That being said, I have the impression that most of our "security holes" are bugs in ancient crufty old code, mainly drivers, which nobody runs and which nobody even loads. So most metrics and measurements on kernel security holes are, I believe, misleading and unuseful.
Those security-affecting bugs in the core kernel which affect all kernel users are rare, simply because so much attention and work gets devoted to the core kernel. This is why the recent splice bug was such a surprise and head-slapper.
I have sensed that there is a bit of confusion about the difference between -mm and linux-next. How would you describe the purpose of these two trees? Which one should interested people be testing?
Well, things are in flux at present.The -mm tree used to consist of the following:
80-odd subsystem maintainer trees (git and quilt), eg: scsi, usb, net. various patches which I picked up which should be in a subsystem maintainer's tree, but which for one of various reasons didn't get merged there. I spend a lot of time acting as backup for leaky maintainers. patches which are mastered in the -mm tree. These are now organised as subsystems too, and I count about 100 such subsystems which are mastered in -mm. eg: fbdev, signals, uml, procfs. And memory management. more speculative things which aren't intended for mainline in the short-term, such as new filesystems (eg reiser4). debugging patches which I never intend to go upstream.The 80-odd subsystem trees in fact account for 85% of the changes which go into Linux. Pretty much all of the remaining 15% are the only-in-mm patches.

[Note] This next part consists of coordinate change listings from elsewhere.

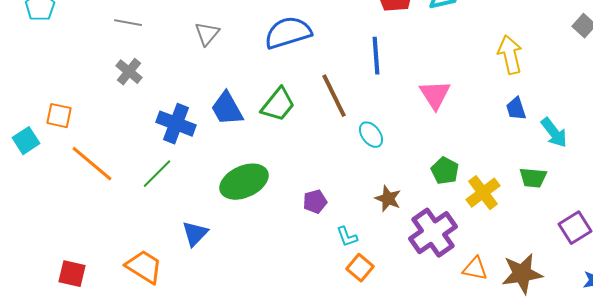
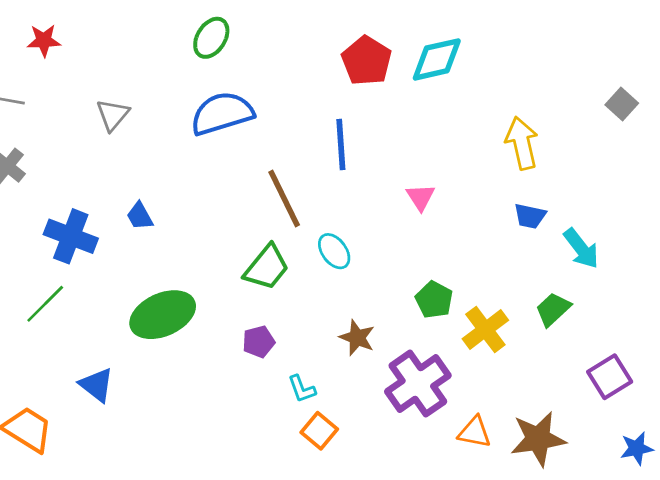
pink triangle: (435, 95) -> (421, 197), size x0.7
green trapezoid: (278, 105) -> (267, 267), moved
blue trapezoid: (227, 109) -> (140, 216), size x0.6
blue trapezoid: (516, 109) -> (530, 216), turned -60
green trapezoid: (533, 178) -> (553, 309), turned 132
blue triangle: (195, 234) -> (96, 385), turned -36

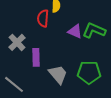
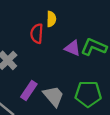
purple rectangle: (36, 57) -> (29, 91), moved, turned 36

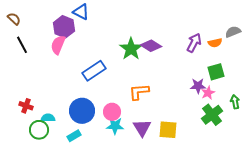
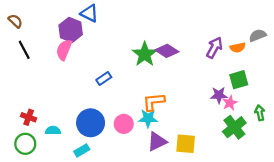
blue rectangle: (94, 71) -> (104, 79), size x0.6
cyan star: (115, 126) -> (148, 118), moved
purple triangle: (142, 128) -> (157, 142), turned 36
green circle: (39, 130) -> (25, 144), moved

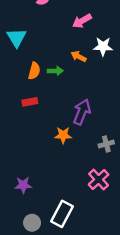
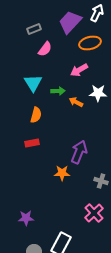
cyan triangle: (17, 38) -> (33, 83), moved
green arrow: (55, 71) -> (58, 91), moved
gray cross: (106, 144) -> (101, 181), turned 32

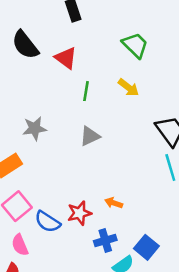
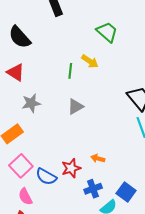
red triangle: (66, 58) -> (16, 72), moved
yellow arrow: (129, 88) -> (90, 61), moved

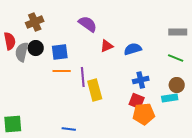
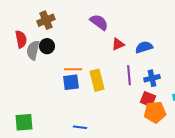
blue square: (60, 52) -> (71, 82), moved
purple line: (83, 77) -> (129, 75), moved
yellow rectangle: (95, 90) -> (97, 80), moved

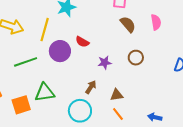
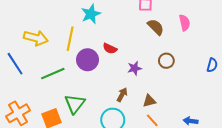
green triangle: (45, 93) -> (75, 104), turned -40

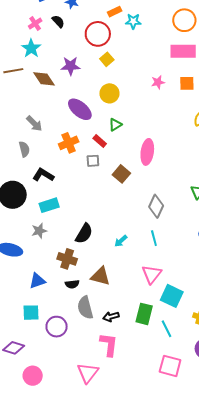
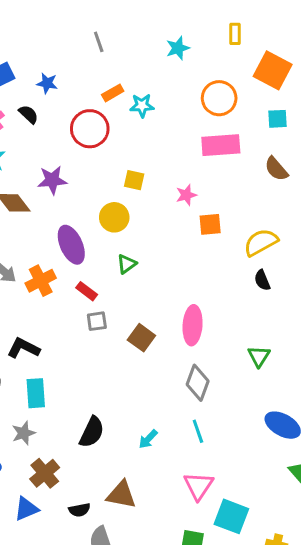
yellow square: (107, 59) -> (134, 180), moved, turned -32
orange square: (187, 83) -> (210, 224), moved
purple ellipse: (80, 109) -> (71, 245), turned 30
red rectangle: (100, 141) -> (87, 291), moved
orange cross: (69, 143) -> (41, 281), moved
pink ellipse: (147, 152) -> (193, 325), moved
cyan rectangle: (49, 205) -> (36, 393), turned -72
brown cross: (67, 259) -> (45, 473), moved, turned 36

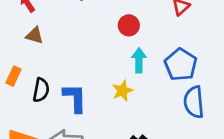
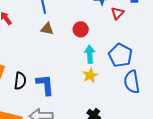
brown triangle: (35, 35) -> (47, 29), moved
yellow star: (122, 91) -> (90, 75), moved

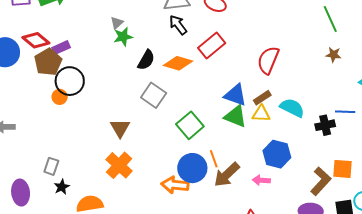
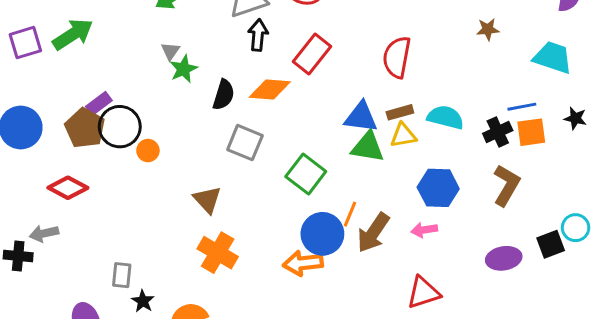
black arrow: (178, 25) -> (258, 35), turned 55
red diamond: (36, 40) -> (68, 188), moved
black circle: (70, 81) -> (120, 127), moved
orange circle: (60, 97) -> (148, 151), moved
brown rectangle: (262, 98) -> (400, 112), turned 30
orange line: (214, 159) -> (350, 214), turned 54
orange square: (343, 169) -> (531, 132), moved
brown L-shape: (321, 181) -> (506, 185), moved

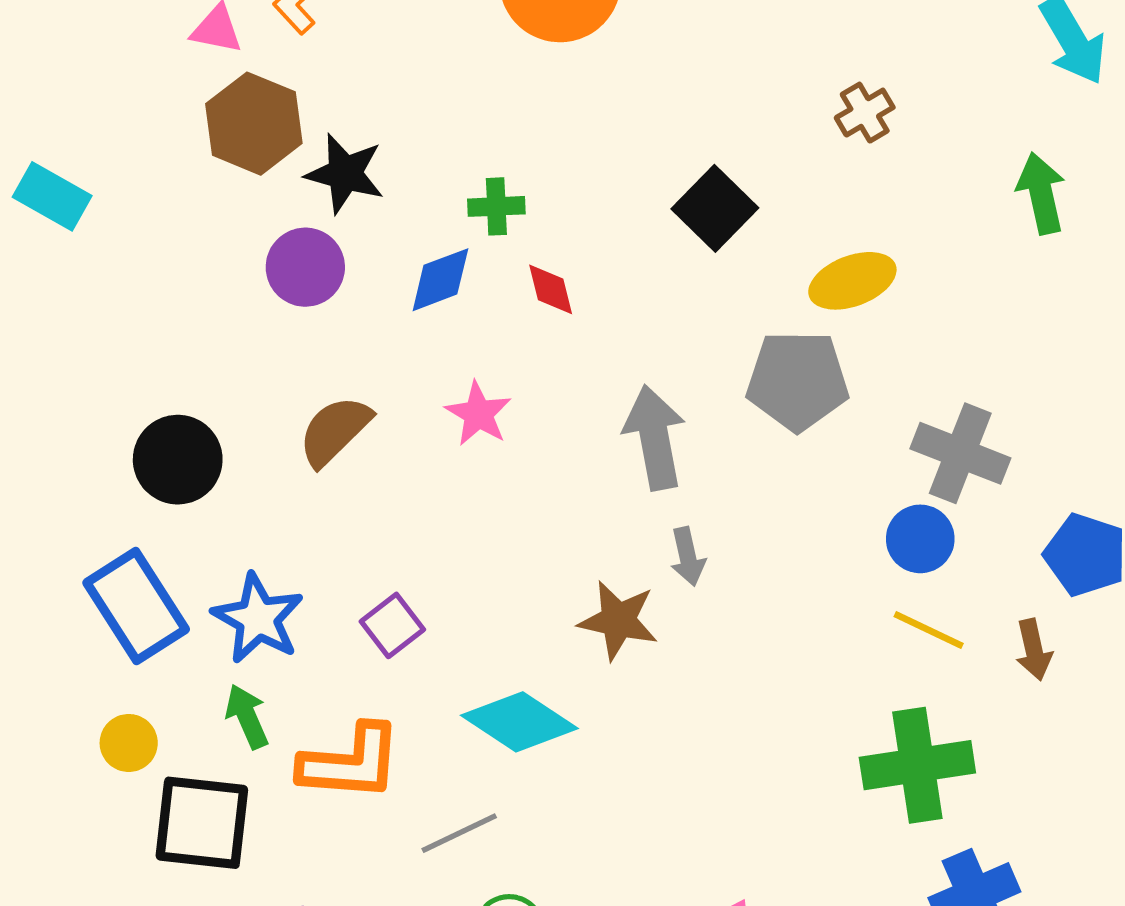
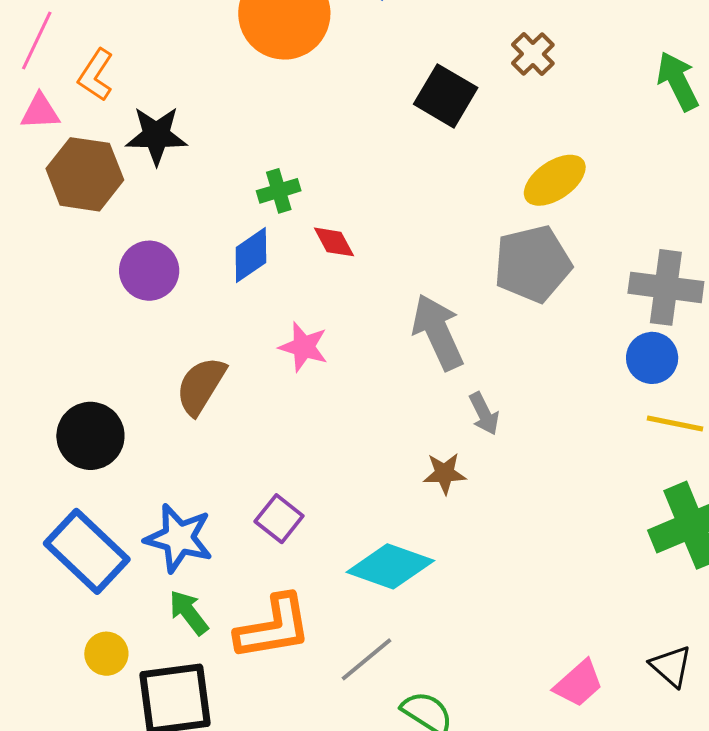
black star: (345, 174) -> (156, 136), moved
black square: (715, 208) -> (446, 96), moved
brown star: (618, 620) -> (445, 473), size x0.7

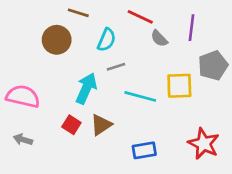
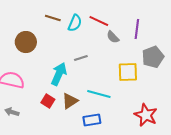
brown circle: (57, 40) -> (26, 42), moved
cyan semicircle: (107, 40) -> (75, 23), moved
cyan line: (140, 96) -> (99, 94), moved
blue rectangle: (144, 150) -> (92, 120), moved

Right now (at 2.6.26-rc4 in "kernel time"), the 80-odd subsystem trees are in linux-next. I now merge linux-next into -mm rather than the 80-odd separate trees.
As mentioned previously, I plan to move more of -mm into linux-next - the 100-odd little subsystem trees.
Once that has happened, there isn't really much left in -mm. Just
the patches which subsystem maintainers leaked. I send these to the subsystem maintainers. the speculative not-for-next-release features the not-to-be-merged debugging patches.Do you have any specific goals for the development of the kernel over the next year or so? What would they be?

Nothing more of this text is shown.